敵性識別
知結の瞳から大粒の涙がこぼれ落ち、テオドールへの魔力供給がぷつりと途切れた。
「……っゴメン! 今言うべき話じゃなかった!」
combat_assist_layer {
identify allied_unit
predict movement_vector
compensate reaction_delay
stabilize mana_circulation
}
テオドールが慌てて魔力を立て直すが、膝がガクンと落ちる。
「……くっ!」
反応速度を補正し、騎士らの体を軽くする魔法。
高効率とはいえ軍全体への展開は、さすがに負荷が大きい。
「知結、集中」
「あっ……そうだね、ごめん!!」
司に指摘され、知結は袖で乱暴に涙を拭う。
そしてテオドールの杖に自分の手を重ねる。
「えっ!?」
距離の近さに、テオドールが思わず目を見開く。
「この方が“効率”いいかなと思って」
知結は得意げな顔で、自分の魔力を杖に直接送り込み始めた。
「……確かに!」
わずかに照れ笑いを交わす二人。
戦場を睨みつけるように見ていた司は、微かに漂い出した血の匂いに顔を顰めた。
「少し向こうを見てくる……!」
「あ、はい!」
「パパ、気をつけてね!」
⸻
監視塔を駆け下りながら、司は外を見た。
また一体、魔物が光となって崩れ落ちる。
淡い粒子は大地へ吸い込まれ、薄く戦場全体へ広がっていく。
まるで大地が死を喰っているみたいだった
(死の検知、高密度粒子、世界の核……)
頭の中で嫌な仮説が積み上がっていく。
(もし……この世界が召喚のたびに壊れているとしたら)
そして、その不具合をさらに召喚で補ってきたのだとしたら——
魔族がやっているのは、戦争ではない。
(……その場合、八方塞がりだ)
仮説が外れることを祈りながら、司は足を速めた。
⸻
重厚な城門脇の潜り戸を抜けた瞬間、司は息を詰めた。
生温かい血の臭い。
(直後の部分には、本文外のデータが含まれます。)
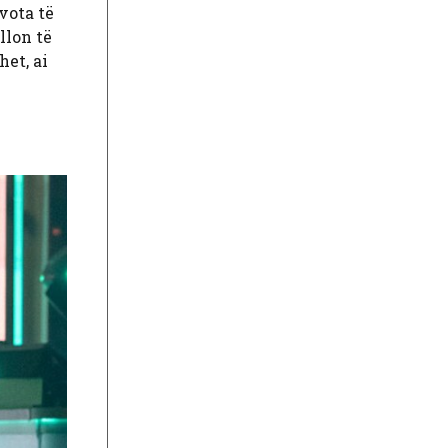
vota të
llon të
het, ai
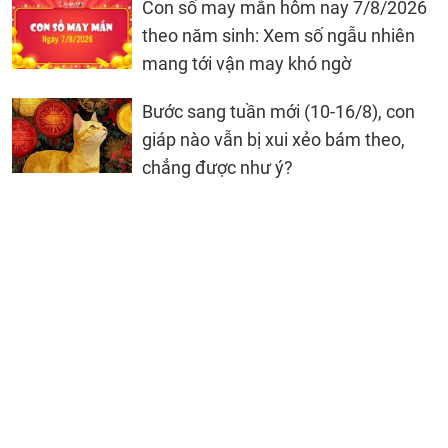
Con số may mắn hôm nay 7/8/2026
theo năm sinh: Xem số ngẫu nhiên
mang tới vận may khó ngờ
Bước sang tuần mới (10-16/8), con
giáp nào vẫn bị xui xẻo bám theo,
chẳng được như ý?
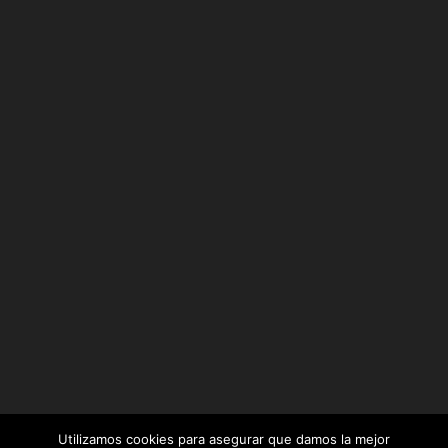
Utilizamos cookies para asegurar que damos la mejor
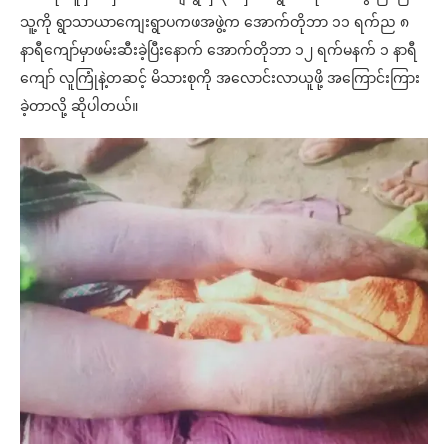
သူ့ကို ရွာသာယာကျေးရွာပကဖအဖွဲ့က အောက်တိုဘာ ၁၁ ရက်ည ၈
နာရီကျော်မှာဖမ်းဆီးခဲ့ပြီးနောက် အောက်တိုဘာ ၁၂ ရက်မနက် ၁ နာရီ
ကျော် လူကြုံနဲ့တဆင့် မိသားစုကို အလောင်းလာယူဖို့ အကြောင်းကြား
ခဲ့တာလို့ ဆိုပါတယ်။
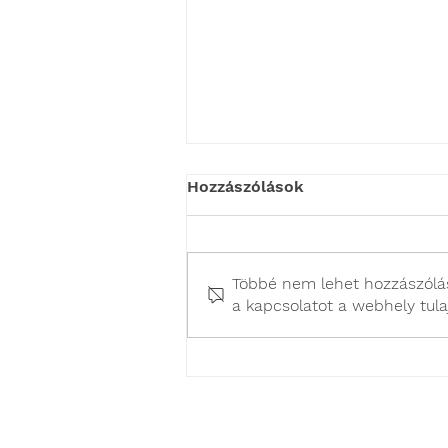
Hozzászólások
Többé nem lehet hozzászólás
a kapcsolatot a webhely tula
Miért válasszuk a
laparoszkópos
ivartalanítást?
E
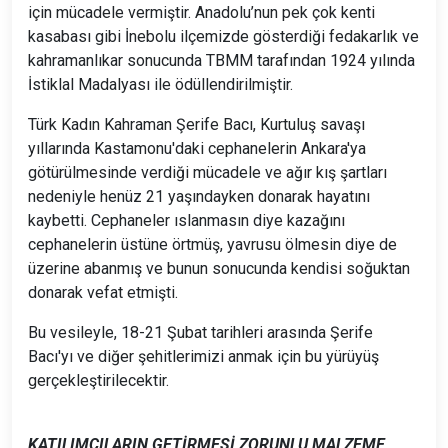
için mücadele vermiştir. Anadolu’nun pek çok kenti
kasabası gibi İnebolu ilçemizde gösterdiği fedakarlık ve
kahramanlıkar sonucunda TBMM tarafından 1924 yılında
İstiklal Madalyası ile ödüllendirilmiştir.
Türk Kadın Kahraman Şerife Bacı, Kurtuluş savaşı
yıllarında Kastamonu'daki cephanelerin Ankara'ya
götürülmesinde verdiği mücadele ve ağır kış şartları
nedeniyle henüz 21 yaşındayken donarak hayatını
kaybetti. Cephaneler ıslanmasın diye kazağını
cephanelerin üstüne örtmüş, yavrusu ölmesin diye de
üzerine abanmış ve bunun sonucunda kendisi soğuktan
donarak vefat etmişti.
Bu vesileyle, 18-21 Şubat tarihleri arasında Şerife
Bacı'yı ve diğer şehitlerimizi anmak için bu yürüyüş
gerçekleştirilecektir.
KATILIMCILARIN GETİRMESİ ZORUNLU MALZEME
糞尿が混じった臓物。焼け焦げた肉塊。
それらが混じり合い、濃厚な死の臭いとなって波のように襲いかかってくる。
足元は血と臓物でぬかるみ、靴がぐちゃりと沈みこむ。
至る所に引き裂かれた肉片、折られた骨、歯、指、眼球——人間のあらゆる“もの“が散らばり、生々しく転がっている。
断末魔の叫びが至る所から響き、すぐ近くでは鎧ごと潰され歪んだ“人の塊“が、苦悶の声をあげている。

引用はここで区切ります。